On the tech side, Montanari said, there are growth drivers beyond AI, such as robotics and the energy transition.
Cavallo said prognosticating too far out is difficult and dangerous, but they remain positive on both health care and tech. They’ve adopted a philosophy of patience, steadily increasing the amount of time they’ll hold onto a stock, allowing extra time for conditions to ripen.
“We have an attitude of ‘get it right and sit tight,’” Montanari said. “We want to stick to the thesis, as long as the thesis is intact.”
Montanari came to RBC from Canadian Bond Rating Service, which was acquired by Standard & Poor’s in 2000. He was covering telecom and cable, “the perfect place to be because there was this new thing called the internet,” he said. “You could see it was going to change everything, but no one knew exactly how.”

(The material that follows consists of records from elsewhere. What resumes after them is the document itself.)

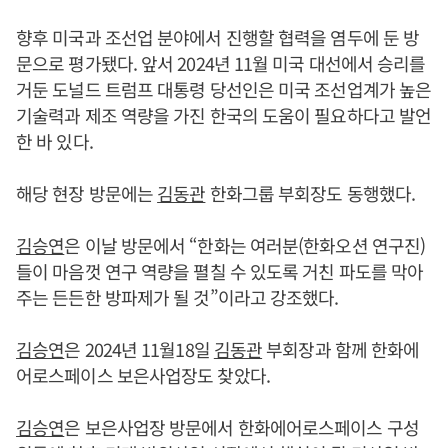
향후 미국과 조선업 분야에서 진행할 협력을 염두에 둔 방
문으로 평가됐다. 앞서 2024년 11월 미국 대선에서 승리를
거둔 도널드 트럼프 대통령 당선인은 미국 조선업계가 높은
기술력과 제조 역량을 가진 한국의 도움이 필요하다고 발언
한 바 있다.
해당 현장 방문에는
김동관
한화그룹 부회장도 동행했다.
김승연
은 이날 방문에서 “한화는 여러분(한화오션 연구진)
들이 마음껏 연구 역량을 펼칠 수 있도록 거친 파도를 막아
주는 든든한 방파제가 될 것”이라고 강조했다.
김승연
은 2024년 11월18일
김동관
부회장과 함께 한화에
어로스페이스 보은사업장도 찾았다.
김승연
은 보은사업장 방문에서 한화에어로스페이스 구성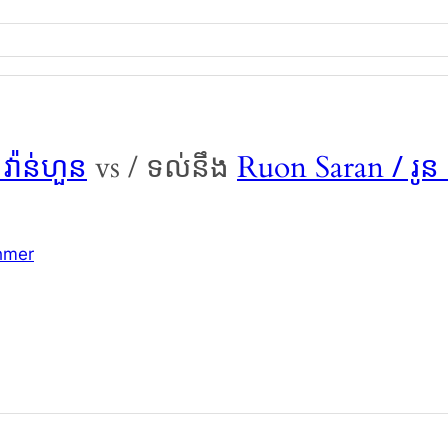
វ៉ាន់ហួន
/ រូន
vs / ទល់នឹង
Ruon Saran
hmer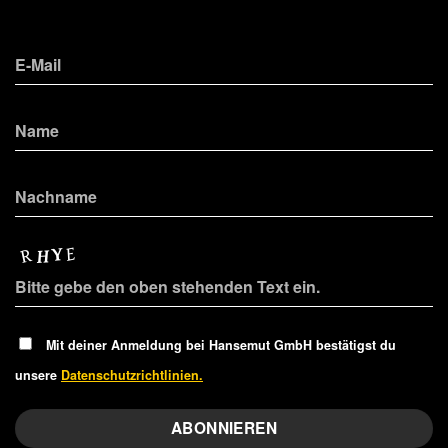
Mit deiner Anmeldung bei Hansemut GmbH bestätigst du
unsere
Datenschutzrichtlinien.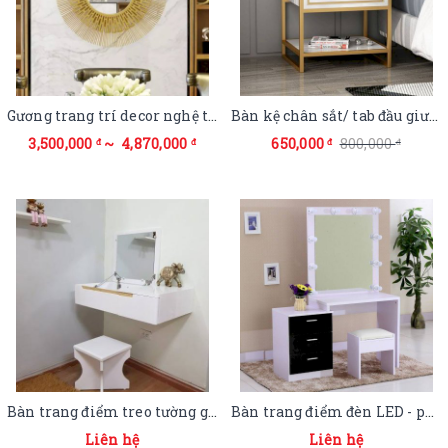
Gương trang trí decor nghệ thuật Hà Nội
Bàn kệ chân sắt/ tab đầu giường gỗ tự nhiên
3,500,000
~ 4,870,000
650,000
800,000
đ
đ
đ
đ
Bàn trang điểm treo tường gỗ MDF
Bàn trang điểm đèn LED - phong cách hiện đại
Liên hệ
Liên hệ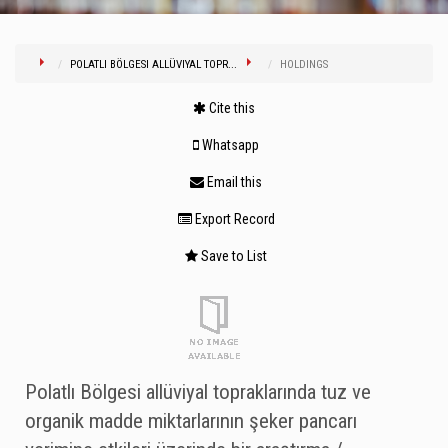
POLATLI BÖLGESI ALLÜVIYAL TOPR...
HOLDINGS
Cite this
Whatsapp
Email this
Export Record
Save to List
Polatlı Bölgesi allüviyal topraklarında tuz ve
organik madde miktarlarının şeker pancarı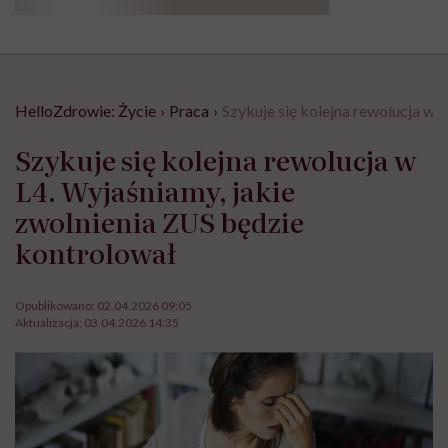
HelloZdrowie: Życie
›
Praca
›
Szykuje się kolejna rewolucja w 
Szykuje się kolejna rewolucja w
L4. Wyjaśniamy, jakie
zwolnienia ZUS będzie
kontrolował
Opublikowano:
02.04.2026 09:05
Aktualizacja:
03.04.2026 14:35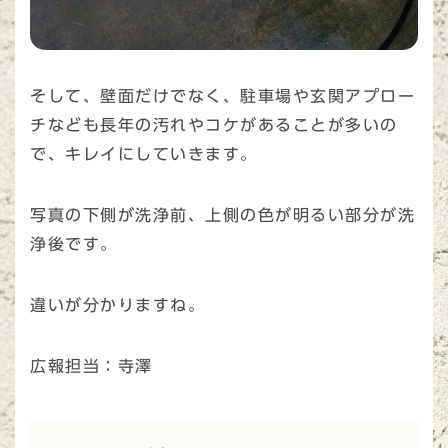
そして、壁面だけでなく、駐車場や玄関アプロー
チなども長年の汚れやコケがあることが多いの
で、キレイにしていきます。
写真の下側が洗浄前、上側の色が明るい部分が洗
浄後です。
違いが分かりますね。
広報担当：寺澤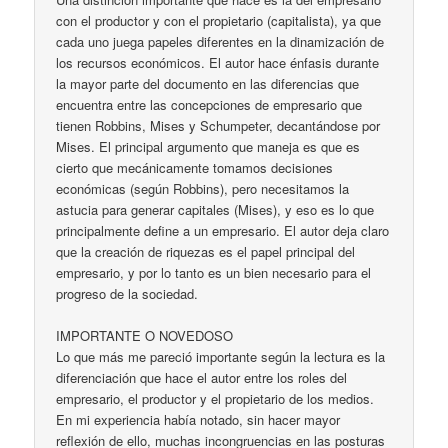
con el productor y con el propietario (capitalista), ya que
cada uno juega papeles diferentes en la dinamización de
los recursos económicos. El autor hace énfasis durante
la mayor parte del documento en las diferencias que
encuentra entre las concepciones de empresario que
tienen Robbins, Mises y Schumpeter, decantándose por
Mises. El principal argumento que maneja es que es
cierto que mecánicamente tomamos decisiones
económicas (según Robbins), pero necesitamos la
astucia para generar capitales (Mises), y eso es lo que
principalmente define a un empresario. El autor deja claro
que la creación de riquezas es el papel principal del
empresario, y por lo tanto es un bien necesario para el
progreso de la sociedad.
IMPORTANTE O NOVEDOSO
Lo que más me pareció importante según la lectura es la
diferenciación que hace el autor entre los roles del
empresario, el productor y el propietario de los medios.
En mi experiencia había notado, sin hacer mayor
reflexión de ello, muchas incongruencias en las posturas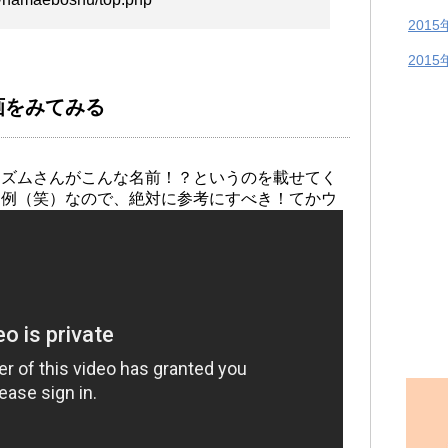
2015
2015
画をみてみる
リズムさんがこんな名前！？というのを載せてく
う例（笑）なので、絶対に参考にすべき！てかウ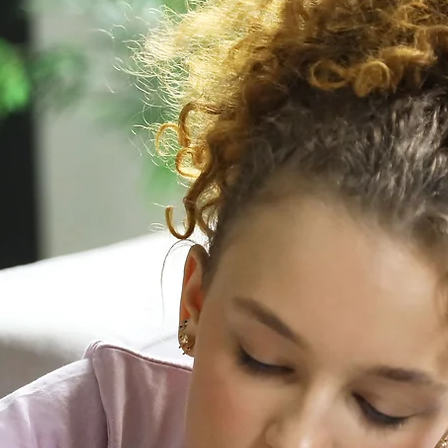
Retroal
Evaluac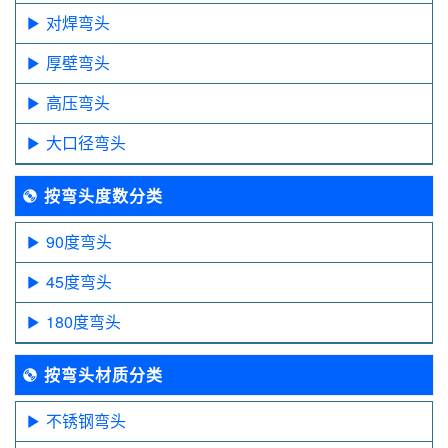
对焊弯头
厚壁弯头
高压弯头
大口径弯头
按弯头度数分类
90度弯头
45度弯头
180度弯头
按弯头材质分类
不锈钢弯头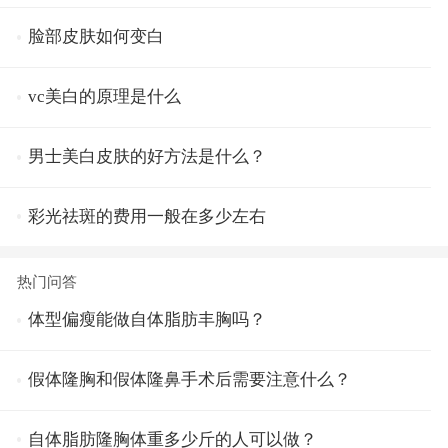
脸部皮肤如何变白
vc美白的原理是什么
男士美白皮肤的好方法是什么？
彩光祛斑的费用一般在多少左右
热门问答
体型偏瘦能做自体脂肪丰胸吗？
假体隆胸和假体隆鼻手术后需要注意什么？
自体脂肪隆胸体重多少斤的人可以做？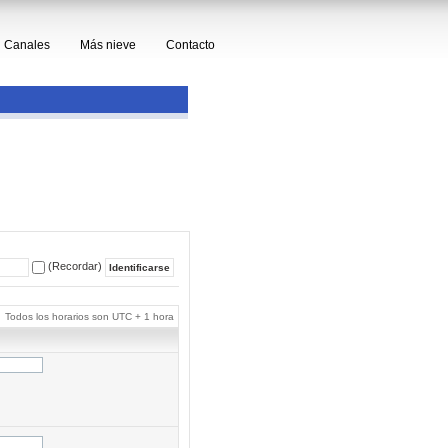
Canales
Más nieve
Contacto
(Recordar)
Todos los horarios son UTC + 1 hora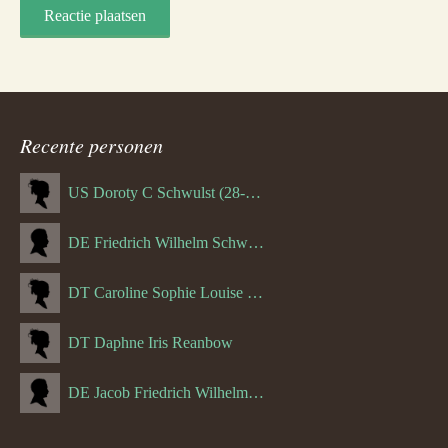
Recente personen
US Doroty C Schwulst (28-12-1919)
DE Friedrich Wilhelm Schwulst
DT Caroline Sophie Louise Schreuder born Schwulst (13-05-1866)
DT Daphne Iris Reanbow
DE Jacob Friedrich Wilhelm Hurth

Cable companies were over-leveraged, their stock prices tanking. “Nobody wanted to touch them,” he said. “But I said, ‘These guys are going to be carrying the internet because they have more bandwidth than the telephone companies.’ That kind of just launched me into all this.”
In 2016, after years of being a generalist, he was given the opportunity to take over the tech and growth mandates.
For his part, Cavallo was an equities researcher with a boutique investment firm in Toronto before joining RBC GAM in 2012.
“I’m a very curious person,” he said. “I love learning, and I love offering my opinion. There is no better avenue for being able to do research on something and then tell people all about it.”
One call he’s especially proud of was for Minnesota-based UnitedHealth Group. In 2012, with Obamacare being challenged in the U.S. Supreme Court, sector uncertainty led to health insurers trading low. Not only did Cavallo suspect the Affordable Care Act would remain in place, but he noticed signs that UnitedHealth was pivoting to take advantage of it.
“That’s been a home run over the past 11 or 12 years,” he said.
Over the years, Montanari and Cavallo have rolled with market fluctuations, widened the scope of their search for opportunities, and learned to sit tight when conditions allow.
Above all, they have come to trust each other’s judgment, running their observations past each other almost daily.
“Whenever I’m going through something tough, I remind myself that Marcello has probably gone through similar things,” Cavallo said. “There’s that ability to lean on each other. And that’s really special.”
Performance of the RBC Life Science & Technology Fund (Series A)
- Net assets (as of Nov. 30, 2023): $1.4 billion
- Management expense ratio: 2.05%
- YTD return: 25.6%
- Total number of investments: 79
- Top 10 investments (52%): Microsoft Corp., Apple Inc., Alphabet Inc., NVIDIA Corp, Meta Platforms Inc., UnitedHealth Group Inc., Eli Lilly and Co., Broadcom Inc., Merck & Co Inc., Visa Inc.
- Risk rating: Medium
- 10-year trailing return: 16.1%
- Awards: FundGrade A+ Rating Award at the 2022 FundGrade A+ Awards.
As of Oct. 31 unless otherwise stated
Methodology
Investment Executive uses a points-based scoring system to rate Canadian mutual funds that have a minimum record of 10 years. Points are awarded for each year of positive annual returns as well as for relative outperformance and quartile rankings. IE also assesses cumulative 10-year returns, management expense ratios and volatility. Data courtesy of Morningstar Inc.